What is required:
Pictures excluded, output the lines of the data below between the one holding "MARSER KNIVES" and the one holding "farklı yemekler tadabilir, harika", inclusive, exactly as they stand.

*** Opening of Data extracts ***

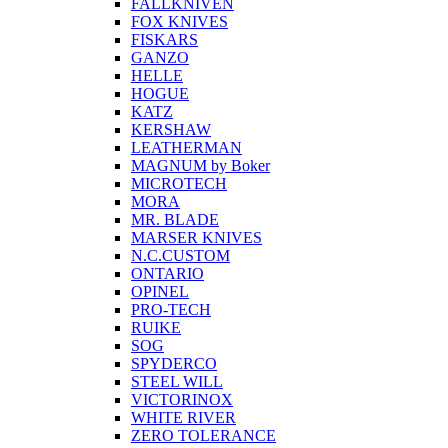
FALLKNIVEN
FOX KNIVES
FISKARS
GANZO
HELLE
HOGUE
KATZ
KERSHAW
LEATHERMAN
MAGNUM by Boker
MICROTECH
MORA
MR. BLADE
MARSER KNIVES
N.C.CUSTOM
ONTARIO
OPINEL
PRO-TECH
RUIKE
SOG
SPYDERCO
STEEL WILL
VICTORINOX
WHITE RIVER
ZERO TOLERANCE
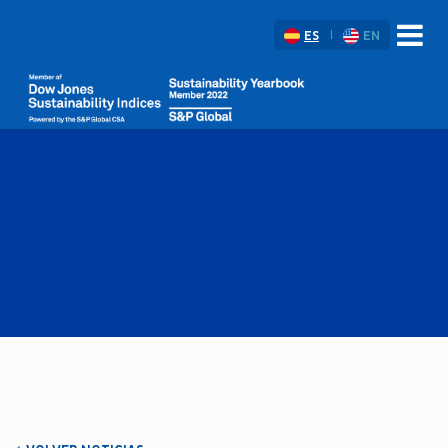
ES
EN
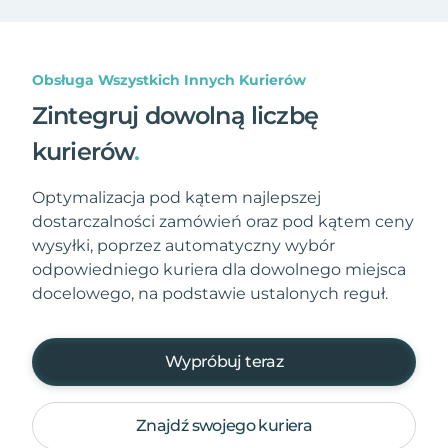
Obsługa Wszystkich Innych Kurierów
Zintegruj dowolną liczbę
kurierów
.
Optymalizacja pod kątem najlepszej
dostarczalności zamówień oraz pod kątem ceny
wysyłki, poprzez automatyczny wybór
odpowiedniego kuriera dla dowolnego miejsca
docelowego, na podstawie ustalonych reguł.
Wypróbuj teraz
Znajdź swojego kuriera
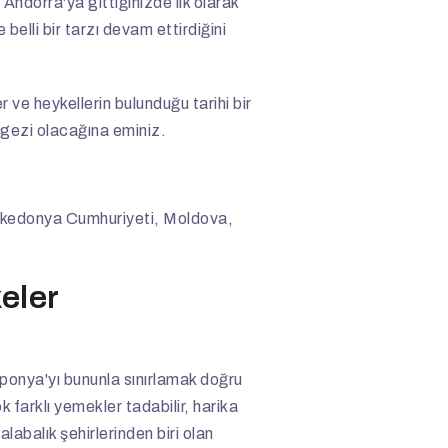
Andorra'ya gittiğinizde ilk olarak
 belli bir tarzı devam ettirdiğini
 ve heykellerin bulunduğu tarihi bir
r gezi olacağına eminiz.
kedonya Cumhuriyeti, Moldova,
keler
aponya'yı bununla sınırlamak doğru
 farklı yemekler tadabilir, harika
alabalık şehirlerinden biri olan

*** Close of Data extracts ***

Your response:
MARSER KNIVES
N.C.CUSTOM
ONTARIO
OPINEL
PRO-TECH
RUIKE
SOG
SPYDERCO
STEEL WILL
VICTORINOX
WHITE RIVER
ZERO TOLERANCE
ES
EN
Obsługa Wszystkich Innych Kurierów
Zintegruj dowolną liczbę
kurierów
.
Optymalizacja pod kątem najlepszej
dostarczalności zamówień oraz pod kątem ceny
wysyłki, poprzez automatyczny wybór
odpowiedniego kuriera dla dowolnego miejsca
docelowego, na podstawie ustalonych reguł.
Wypróbuj teraz
Znajdź swojego kuriera
Andorra'ya gittiğinizde ilk olarak
 belli bir tarzı devam ettirdiğini
 ve heykellerin bulunduğu tarihi bir
r gezi olacağına eminiz.
kedonya Cumhuriyeti, Moldova,
keler
aponya'yı bununla sınırlamak doğru
 farklı yemekler tadabilir, harika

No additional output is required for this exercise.